Start of Data

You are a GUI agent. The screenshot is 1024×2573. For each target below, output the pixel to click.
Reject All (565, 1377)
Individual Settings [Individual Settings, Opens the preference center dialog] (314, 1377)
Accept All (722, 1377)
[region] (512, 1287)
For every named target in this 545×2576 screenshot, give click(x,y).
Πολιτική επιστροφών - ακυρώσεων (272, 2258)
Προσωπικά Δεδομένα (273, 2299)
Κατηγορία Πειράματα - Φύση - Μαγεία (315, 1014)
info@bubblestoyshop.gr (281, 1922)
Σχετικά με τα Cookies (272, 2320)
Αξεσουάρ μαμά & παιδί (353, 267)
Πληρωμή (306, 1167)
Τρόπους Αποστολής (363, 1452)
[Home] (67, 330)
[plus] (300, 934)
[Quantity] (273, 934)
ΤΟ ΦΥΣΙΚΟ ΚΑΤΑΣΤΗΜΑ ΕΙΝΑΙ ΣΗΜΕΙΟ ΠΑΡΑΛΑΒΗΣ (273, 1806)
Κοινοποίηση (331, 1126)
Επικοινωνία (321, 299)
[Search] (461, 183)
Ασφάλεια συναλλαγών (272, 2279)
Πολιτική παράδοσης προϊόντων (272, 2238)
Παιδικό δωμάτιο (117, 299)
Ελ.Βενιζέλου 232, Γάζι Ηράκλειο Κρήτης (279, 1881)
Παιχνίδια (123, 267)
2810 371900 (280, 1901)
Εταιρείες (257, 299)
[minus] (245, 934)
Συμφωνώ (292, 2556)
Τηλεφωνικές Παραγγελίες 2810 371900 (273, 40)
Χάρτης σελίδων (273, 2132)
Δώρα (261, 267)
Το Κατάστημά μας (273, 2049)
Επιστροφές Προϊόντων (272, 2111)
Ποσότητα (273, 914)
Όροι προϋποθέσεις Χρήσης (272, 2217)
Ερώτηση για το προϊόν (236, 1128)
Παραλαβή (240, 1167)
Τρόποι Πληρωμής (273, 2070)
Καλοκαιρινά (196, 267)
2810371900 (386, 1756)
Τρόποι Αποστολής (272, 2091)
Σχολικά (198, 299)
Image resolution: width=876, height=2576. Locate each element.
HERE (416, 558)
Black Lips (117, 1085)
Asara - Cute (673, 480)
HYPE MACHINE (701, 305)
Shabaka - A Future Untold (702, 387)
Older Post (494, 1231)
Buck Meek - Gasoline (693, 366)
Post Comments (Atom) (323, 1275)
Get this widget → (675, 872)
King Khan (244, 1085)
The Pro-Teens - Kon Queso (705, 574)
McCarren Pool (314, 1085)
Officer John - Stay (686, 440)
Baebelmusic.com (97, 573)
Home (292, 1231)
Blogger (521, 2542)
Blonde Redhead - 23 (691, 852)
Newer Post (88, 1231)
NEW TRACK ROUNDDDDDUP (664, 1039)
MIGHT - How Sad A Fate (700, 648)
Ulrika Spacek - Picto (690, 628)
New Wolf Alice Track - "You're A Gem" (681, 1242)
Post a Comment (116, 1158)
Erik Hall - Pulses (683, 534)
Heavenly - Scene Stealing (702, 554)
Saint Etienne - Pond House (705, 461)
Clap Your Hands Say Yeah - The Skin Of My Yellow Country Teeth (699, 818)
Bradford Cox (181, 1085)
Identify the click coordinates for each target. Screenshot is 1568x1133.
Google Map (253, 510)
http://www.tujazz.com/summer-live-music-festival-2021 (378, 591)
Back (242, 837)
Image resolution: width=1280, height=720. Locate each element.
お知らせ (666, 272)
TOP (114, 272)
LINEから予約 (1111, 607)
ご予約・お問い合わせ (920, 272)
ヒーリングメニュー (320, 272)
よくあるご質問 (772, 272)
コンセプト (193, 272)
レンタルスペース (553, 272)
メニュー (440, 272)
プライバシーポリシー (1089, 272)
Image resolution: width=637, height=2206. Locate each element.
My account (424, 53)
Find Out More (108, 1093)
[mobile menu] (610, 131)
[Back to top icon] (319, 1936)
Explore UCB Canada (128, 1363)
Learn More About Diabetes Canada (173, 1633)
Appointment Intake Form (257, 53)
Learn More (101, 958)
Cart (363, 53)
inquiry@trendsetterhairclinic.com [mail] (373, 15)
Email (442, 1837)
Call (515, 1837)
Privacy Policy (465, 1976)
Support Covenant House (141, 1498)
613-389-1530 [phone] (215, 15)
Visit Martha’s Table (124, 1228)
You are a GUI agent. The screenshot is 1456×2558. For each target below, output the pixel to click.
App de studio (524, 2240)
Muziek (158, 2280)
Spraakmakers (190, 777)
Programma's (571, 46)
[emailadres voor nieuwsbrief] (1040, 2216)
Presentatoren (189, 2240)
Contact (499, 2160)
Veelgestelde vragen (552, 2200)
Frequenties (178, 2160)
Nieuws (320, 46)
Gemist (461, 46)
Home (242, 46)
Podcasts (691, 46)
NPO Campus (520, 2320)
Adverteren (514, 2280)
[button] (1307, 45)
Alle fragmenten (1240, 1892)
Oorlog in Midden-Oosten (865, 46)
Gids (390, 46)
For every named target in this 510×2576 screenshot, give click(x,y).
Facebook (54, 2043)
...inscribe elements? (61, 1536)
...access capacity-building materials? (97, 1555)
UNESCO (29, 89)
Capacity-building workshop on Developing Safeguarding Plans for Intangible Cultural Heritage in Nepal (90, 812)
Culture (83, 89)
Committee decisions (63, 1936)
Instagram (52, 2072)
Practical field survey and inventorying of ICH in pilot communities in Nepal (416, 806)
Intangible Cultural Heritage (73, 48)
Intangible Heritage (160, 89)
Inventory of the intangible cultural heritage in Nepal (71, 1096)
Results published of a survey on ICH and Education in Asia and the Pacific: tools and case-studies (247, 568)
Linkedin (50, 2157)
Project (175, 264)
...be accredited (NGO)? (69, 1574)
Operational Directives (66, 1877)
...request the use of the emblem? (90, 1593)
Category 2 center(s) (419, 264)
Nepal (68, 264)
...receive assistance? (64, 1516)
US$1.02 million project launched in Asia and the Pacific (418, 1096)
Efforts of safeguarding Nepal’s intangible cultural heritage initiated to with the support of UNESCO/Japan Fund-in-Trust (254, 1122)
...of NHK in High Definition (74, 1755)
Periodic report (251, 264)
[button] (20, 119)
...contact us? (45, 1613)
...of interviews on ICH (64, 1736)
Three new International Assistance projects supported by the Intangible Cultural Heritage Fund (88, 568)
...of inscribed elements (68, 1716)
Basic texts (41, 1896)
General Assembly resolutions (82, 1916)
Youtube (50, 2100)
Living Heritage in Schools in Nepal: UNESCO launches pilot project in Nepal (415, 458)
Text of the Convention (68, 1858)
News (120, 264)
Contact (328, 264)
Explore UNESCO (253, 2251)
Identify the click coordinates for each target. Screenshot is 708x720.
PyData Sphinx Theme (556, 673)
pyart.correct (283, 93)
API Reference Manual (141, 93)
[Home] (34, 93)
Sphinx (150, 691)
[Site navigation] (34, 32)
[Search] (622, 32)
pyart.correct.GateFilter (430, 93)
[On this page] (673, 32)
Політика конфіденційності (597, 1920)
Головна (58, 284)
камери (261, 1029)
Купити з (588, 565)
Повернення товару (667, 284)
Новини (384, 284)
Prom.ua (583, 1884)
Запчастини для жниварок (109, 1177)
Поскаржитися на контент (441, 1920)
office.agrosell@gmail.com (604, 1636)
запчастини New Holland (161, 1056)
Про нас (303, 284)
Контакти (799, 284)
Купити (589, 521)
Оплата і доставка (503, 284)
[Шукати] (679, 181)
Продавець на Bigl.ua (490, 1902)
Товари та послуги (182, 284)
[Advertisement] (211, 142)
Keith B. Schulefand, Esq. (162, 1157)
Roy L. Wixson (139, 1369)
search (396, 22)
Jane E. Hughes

End of Data

**What is needed**
Lines that contain "Image" are the result; find them in the entries above and copy each one.

**Solution to the problem**
Image resolution: width=876, height=2576. Locate each element.
Image resolution: width=1280, height=720. Locate each element.
Image resolution: width=637, height=2206. Locate each element.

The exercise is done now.